Over the span of 101 years, nine weekly newspapers served Sumner’s citizens. A couple of the nine were just a change in name; the ownership stayed the same. Some papers had a very long life, some ran for only a few years. For 41 years Sumner enjoyed two local weekly papers at the same time.
From the turn of the century to the mid 1920’s the local weekly was the freshest source of reading material in most households. This was an era when most farmers and many small town residents did not subscribe to daily papers from nearby large cities.
The earlier Sumner papers carried some world and national news but most of that coverage was short human interest stories from large services that provided the same pre-written, typeset, ready to print articles to local papers.
The local area news was gathered, written, typeset and printed by the editor, sometimes with the help of a partner, family or an employee. The workload limited the size of the paper from four to eight pages each week.
Over time, improved printing technology allowed Sumner's papers to grow larger but they still left national news to the local dailies and focused just on the Sumner and valley area.
The last wholly local newspaper was the Sumner News Review, it ended its run in 1990.
The Sumner Historical Society is in the process of digitizing the Society's collection of Sumner newspapers.
Most of the collection is available as paper issues and on microfilm.

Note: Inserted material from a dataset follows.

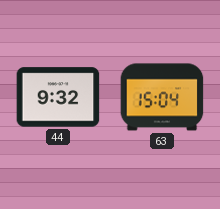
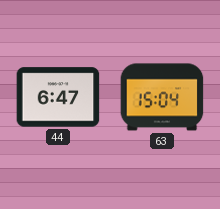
44: 9:32 -> 6:47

The most critical portion to digitize is The Sumner News Review from the years 1979 to 1990. These exist only as bound paper volumes. They were never microfilmed.

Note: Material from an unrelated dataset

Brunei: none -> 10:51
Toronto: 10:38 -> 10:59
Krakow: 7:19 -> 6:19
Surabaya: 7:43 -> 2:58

What would happen if these were lost or destroyed? Eleven years of sumner’s history would be gone.
Each paper is a historical vault filled with sports activity, school news and functions, business news, construction and demolition, church and civic groups happenings, farm and local agriculture, news about notable people and people that did notable things, city government changes and accomplishments, police, fire and medical news.

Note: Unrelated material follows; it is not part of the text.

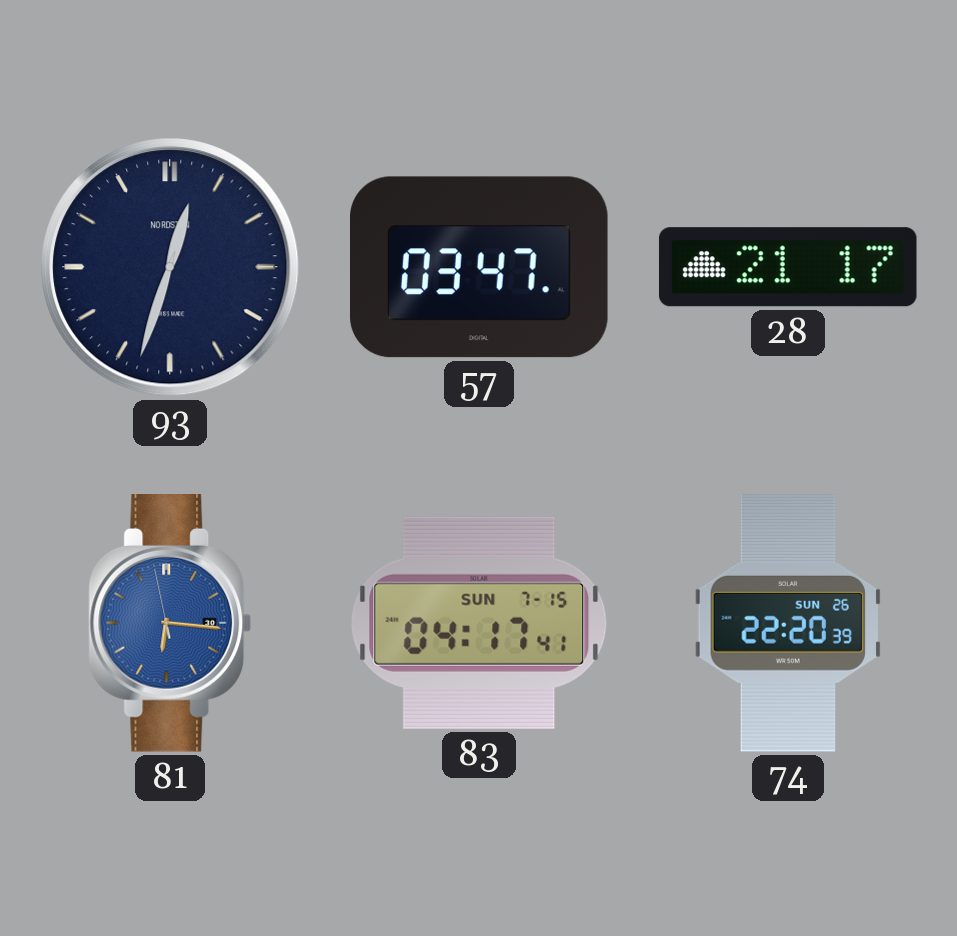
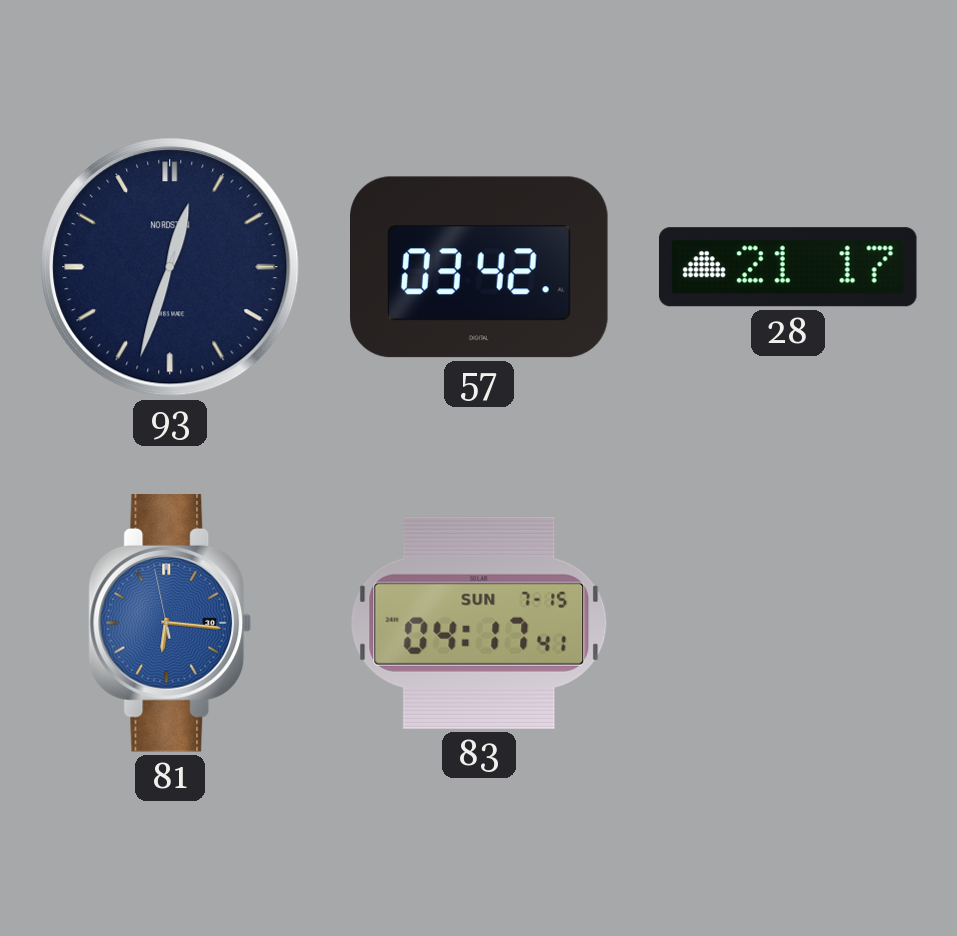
57: 03:47 -> 03:42
74: 22:20 -> none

It is likely that those eleven years blended with your personal history or that of a relative.
That history would be gone.
Here is some good news. The Historical Society has found the funds to have four of those eleven years digitized by a firm in Shelton Washington that specializes in that activity.
157 issues are now available on line. You can browse or do research with an easy to use search function. The available years are 1979, 1980, 1981, and 1985.
The Society is currently exploring options for financing the digitation of the remaining seven volumes. It is expensive, roughly $1,000 per volume. However the cost of loosing those volumes is greater. There would be a large gap in Sumner's history.
The Society does not want the last years of our local newspaper becoming the lost years of Sumner’s history.